_Task_: Provide only the number of lines in the data below that contain the word "todo".

_Provided records_:
_ _ _ _ _ _ _
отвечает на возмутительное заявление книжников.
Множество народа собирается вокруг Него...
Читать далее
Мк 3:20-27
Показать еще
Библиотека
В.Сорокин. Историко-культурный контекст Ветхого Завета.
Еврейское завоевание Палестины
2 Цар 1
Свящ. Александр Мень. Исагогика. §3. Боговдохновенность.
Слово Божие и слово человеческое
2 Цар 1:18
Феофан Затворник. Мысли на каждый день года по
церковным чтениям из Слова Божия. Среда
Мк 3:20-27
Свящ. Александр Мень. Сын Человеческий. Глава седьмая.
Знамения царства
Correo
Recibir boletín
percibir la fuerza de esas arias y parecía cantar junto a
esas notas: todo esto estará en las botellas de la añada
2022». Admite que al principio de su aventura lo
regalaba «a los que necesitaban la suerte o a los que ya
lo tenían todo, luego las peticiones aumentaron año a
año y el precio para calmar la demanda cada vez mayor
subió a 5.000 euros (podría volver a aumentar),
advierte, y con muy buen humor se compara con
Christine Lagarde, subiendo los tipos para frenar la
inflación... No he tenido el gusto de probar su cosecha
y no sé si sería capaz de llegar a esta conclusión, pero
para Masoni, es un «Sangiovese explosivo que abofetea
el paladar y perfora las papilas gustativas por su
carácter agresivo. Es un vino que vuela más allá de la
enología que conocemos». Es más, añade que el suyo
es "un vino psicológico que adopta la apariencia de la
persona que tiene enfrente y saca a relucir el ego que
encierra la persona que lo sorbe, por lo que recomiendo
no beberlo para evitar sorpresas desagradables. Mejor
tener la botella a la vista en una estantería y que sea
_ _ _ _ _ _ _
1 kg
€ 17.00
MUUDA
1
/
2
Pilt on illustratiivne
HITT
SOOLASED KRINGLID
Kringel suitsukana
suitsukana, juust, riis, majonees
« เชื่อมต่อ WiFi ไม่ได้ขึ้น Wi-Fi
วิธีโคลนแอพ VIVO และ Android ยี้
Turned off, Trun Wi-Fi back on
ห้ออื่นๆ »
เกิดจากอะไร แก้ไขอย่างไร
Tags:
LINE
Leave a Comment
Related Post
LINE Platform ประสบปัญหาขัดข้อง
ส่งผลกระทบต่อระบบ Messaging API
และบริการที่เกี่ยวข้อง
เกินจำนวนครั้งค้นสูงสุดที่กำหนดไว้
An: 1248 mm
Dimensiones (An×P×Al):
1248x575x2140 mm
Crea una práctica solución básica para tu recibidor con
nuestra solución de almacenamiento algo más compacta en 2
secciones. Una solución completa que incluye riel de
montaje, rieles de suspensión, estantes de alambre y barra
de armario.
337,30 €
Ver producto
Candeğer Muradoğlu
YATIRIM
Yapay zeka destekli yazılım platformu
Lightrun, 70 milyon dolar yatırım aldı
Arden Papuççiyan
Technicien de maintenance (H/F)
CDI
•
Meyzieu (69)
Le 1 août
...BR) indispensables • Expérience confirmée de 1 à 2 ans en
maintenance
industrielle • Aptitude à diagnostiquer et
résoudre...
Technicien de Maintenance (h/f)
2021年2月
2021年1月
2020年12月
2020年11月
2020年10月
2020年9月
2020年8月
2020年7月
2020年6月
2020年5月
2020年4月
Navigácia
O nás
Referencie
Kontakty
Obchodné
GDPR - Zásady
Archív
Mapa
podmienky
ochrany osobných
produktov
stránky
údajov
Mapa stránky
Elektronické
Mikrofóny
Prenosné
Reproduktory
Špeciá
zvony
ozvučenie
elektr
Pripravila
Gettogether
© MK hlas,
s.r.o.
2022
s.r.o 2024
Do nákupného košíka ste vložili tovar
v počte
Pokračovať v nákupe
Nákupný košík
_ _ _ _ _ _ _
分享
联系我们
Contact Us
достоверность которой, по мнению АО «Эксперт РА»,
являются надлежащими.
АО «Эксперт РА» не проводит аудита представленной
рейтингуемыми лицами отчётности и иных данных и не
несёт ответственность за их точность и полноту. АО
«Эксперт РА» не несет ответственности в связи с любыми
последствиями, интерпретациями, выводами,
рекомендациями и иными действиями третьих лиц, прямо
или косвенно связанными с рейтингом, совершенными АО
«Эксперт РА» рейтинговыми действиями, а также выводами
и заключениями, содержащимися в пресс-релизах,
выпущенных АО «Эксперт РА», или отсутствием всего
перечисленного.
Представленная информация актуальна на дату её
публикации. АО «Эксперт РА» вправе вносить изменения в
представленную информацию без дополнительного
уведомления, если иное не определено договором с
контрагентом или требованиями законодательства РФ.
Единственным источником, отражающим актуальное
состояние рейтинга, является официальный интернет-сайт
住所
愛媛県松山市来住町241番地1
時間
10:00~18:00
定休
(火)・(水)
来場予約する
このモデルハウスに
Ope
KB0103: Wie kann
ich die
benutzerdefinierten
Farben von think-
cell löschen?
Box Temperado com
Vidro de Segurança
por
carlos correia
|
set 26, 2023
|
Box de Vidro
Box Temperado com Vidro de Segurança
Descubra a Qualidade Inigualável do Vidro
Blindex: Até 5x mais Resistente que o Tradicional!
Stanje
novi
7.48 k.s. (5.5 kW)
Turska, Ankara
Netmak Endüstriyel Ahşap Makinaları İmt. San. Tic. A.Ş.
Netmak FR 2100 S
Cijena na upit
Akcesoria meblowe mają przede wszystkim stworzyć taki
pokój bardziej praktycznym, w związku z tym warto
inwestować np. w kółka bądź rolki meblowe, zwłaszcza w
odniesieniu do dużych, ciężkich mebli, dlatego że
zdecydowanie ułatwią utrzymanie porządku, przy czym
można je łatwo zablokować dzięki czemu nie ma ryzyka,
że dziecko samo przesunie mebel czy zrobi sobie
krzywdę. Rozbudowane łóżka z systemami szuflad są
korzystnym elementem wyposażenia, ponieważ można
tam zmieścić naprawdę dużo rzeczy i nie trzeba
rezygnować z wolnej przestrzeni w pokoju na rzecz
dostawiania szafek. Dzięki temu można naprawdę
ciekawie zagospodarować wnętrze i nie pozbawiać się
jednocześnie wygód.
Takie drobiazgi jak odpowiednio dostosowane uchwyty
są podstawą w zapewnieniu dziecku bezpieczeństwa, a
_ _ _ _ _ _ _
_The answer_: 2